Required work: Exactly the lines below starting at the line with "cautelar el pago de 152,4M a Repsol por el" and ending at the line with "събираме данни за" are wanted, with both ends included. Leave out the pictures and add no other lines.

────────────────────

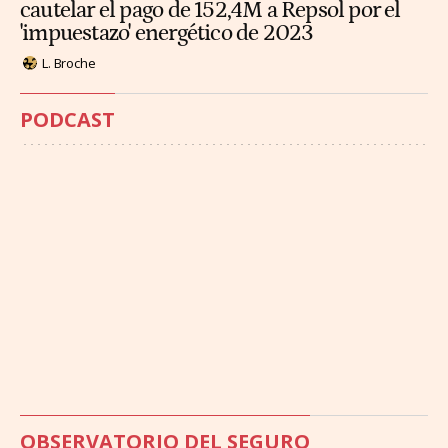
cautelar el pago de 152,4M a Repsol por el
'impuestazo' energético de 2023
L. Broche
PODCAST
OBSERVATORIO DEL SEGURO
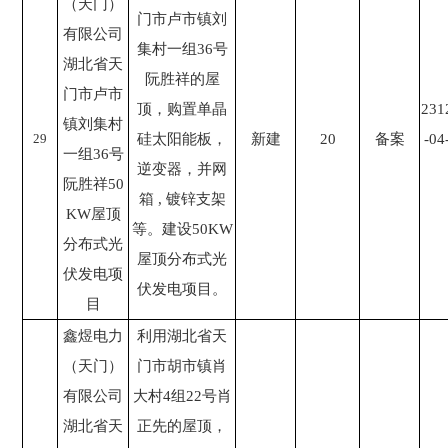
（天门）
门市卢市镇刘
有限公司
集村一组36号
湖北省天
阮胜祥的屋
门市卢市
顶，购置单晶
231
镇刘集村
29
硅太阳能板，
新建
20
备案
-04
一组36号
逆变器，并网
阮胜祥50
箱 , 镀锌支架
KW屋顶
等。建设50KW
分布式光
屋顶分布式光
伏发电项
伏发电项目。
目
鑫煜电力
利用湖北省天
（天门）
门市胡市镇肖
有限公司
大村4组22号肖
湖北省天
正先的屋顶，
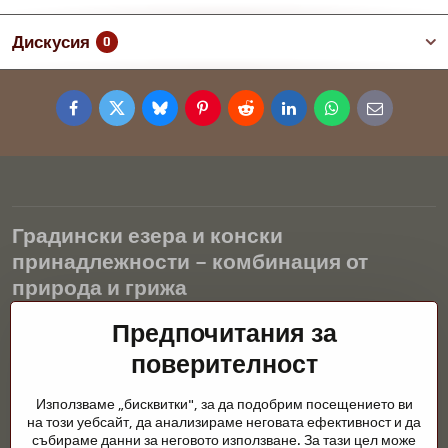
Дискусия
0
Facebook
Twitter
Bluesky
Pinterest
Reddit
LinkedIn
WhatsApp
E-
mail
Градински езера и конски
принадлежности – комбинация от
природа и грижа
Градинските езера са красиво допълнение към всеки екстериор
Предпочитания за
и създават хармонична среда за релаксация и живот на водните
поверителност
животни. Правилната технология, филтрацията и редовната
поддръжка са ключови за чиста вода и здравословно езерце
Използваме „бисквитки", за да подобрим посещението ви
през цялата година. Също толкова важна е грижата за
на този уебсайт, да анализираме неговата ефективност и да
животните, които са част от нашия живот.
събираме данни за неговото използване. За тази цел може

────────────────────

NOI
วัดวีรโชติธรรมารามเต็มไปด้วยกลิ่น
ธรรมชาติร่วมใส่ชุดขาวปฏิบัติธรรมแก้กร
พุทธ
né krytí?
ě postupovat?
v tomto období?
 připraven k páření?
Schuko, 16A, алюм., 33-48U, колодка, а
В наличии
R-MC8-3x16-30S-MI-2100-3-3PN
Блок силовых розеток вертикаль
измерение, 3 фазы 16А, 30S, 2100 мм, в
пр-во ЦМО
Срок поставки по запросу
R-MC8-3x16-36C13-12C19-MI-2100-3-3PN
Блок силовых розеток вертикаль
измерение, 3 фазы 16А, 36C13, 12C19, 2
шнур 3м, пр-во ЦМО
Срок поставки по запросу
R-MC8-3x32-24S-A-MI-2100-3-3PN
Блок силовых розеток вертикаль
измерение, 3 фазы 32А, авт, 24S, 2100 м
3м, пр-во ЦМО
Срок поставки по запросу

────────────────────

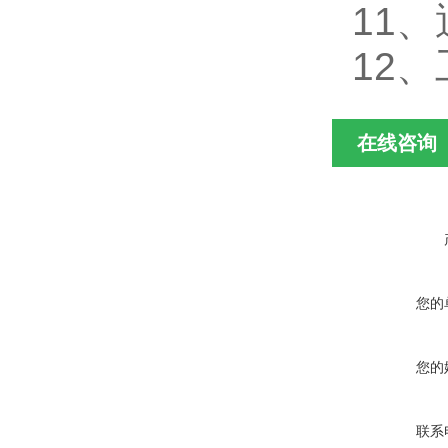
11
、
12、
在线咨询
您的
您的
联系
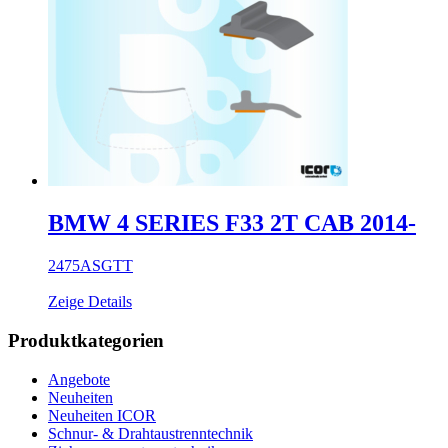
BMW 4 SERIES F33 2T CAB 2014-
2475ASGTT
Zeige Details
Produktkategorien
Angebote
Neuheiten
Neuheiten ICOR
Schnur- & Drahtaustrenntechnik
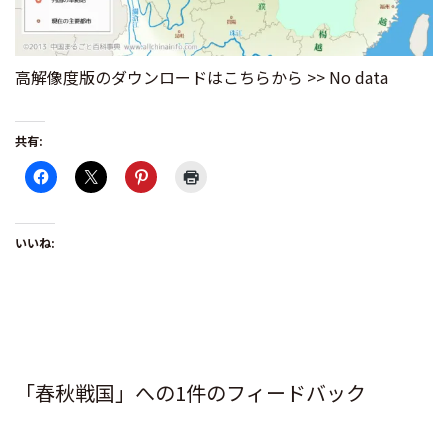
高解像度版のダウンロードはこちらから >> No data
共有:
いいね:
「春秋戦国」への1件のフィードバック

────────────────────

Exercise answer:
cautelar el pago de 152,4M a Repsol por el
'impuestazo' energético de 2023
L. Broche
PODCAST
OBSERVATORIO DEL SEGURO
（天门）
门市卢市镇刘
有限公司
集村一组36号
湖北省天
阮胜祥的屋
门市卢市
顶，购置单晶
231
镇刘集村
29
硅太阳能板，
新建
20
备案
-04
一组36号
逆变器，并网
阮胜祥50
箱 , 镀锌支架
KW屋顶
等。建设50KW
分布式光
屋顶分布式光
伏发电项
伏发电项目。
目
鑫煜电力
利用湖北省天
（天门）
门市胡市镇肖
有限公司
大村4组22号肖
湖北省天
正先的屋顶，
Дискусия
0
Facebook
Twitter
Bluesky
Pinterest
Reddit
LinkedIn
WhatsApp
E-
mail
Градински езера и конски
принадлежности – комбинация от
природа и грижа
Градинските езера са красиво допълнение към всеки екстериор
Предпочитания за
и създават хармонична среда за релаксация и живот на водните
поверителност
животни. Правилната технология, филтрацията и редовната
поддръжка са ключови за чиста вода и здравословно езерце
Използваме „бисквитки", за да подобрим посещението ви
през цялата година. Също толкова важна е грижата за
на този уебсайт, да анализираме неговата ефективност и да
животните, които са част от нашия живот.
събираме данни за неговото използване. За тази цел може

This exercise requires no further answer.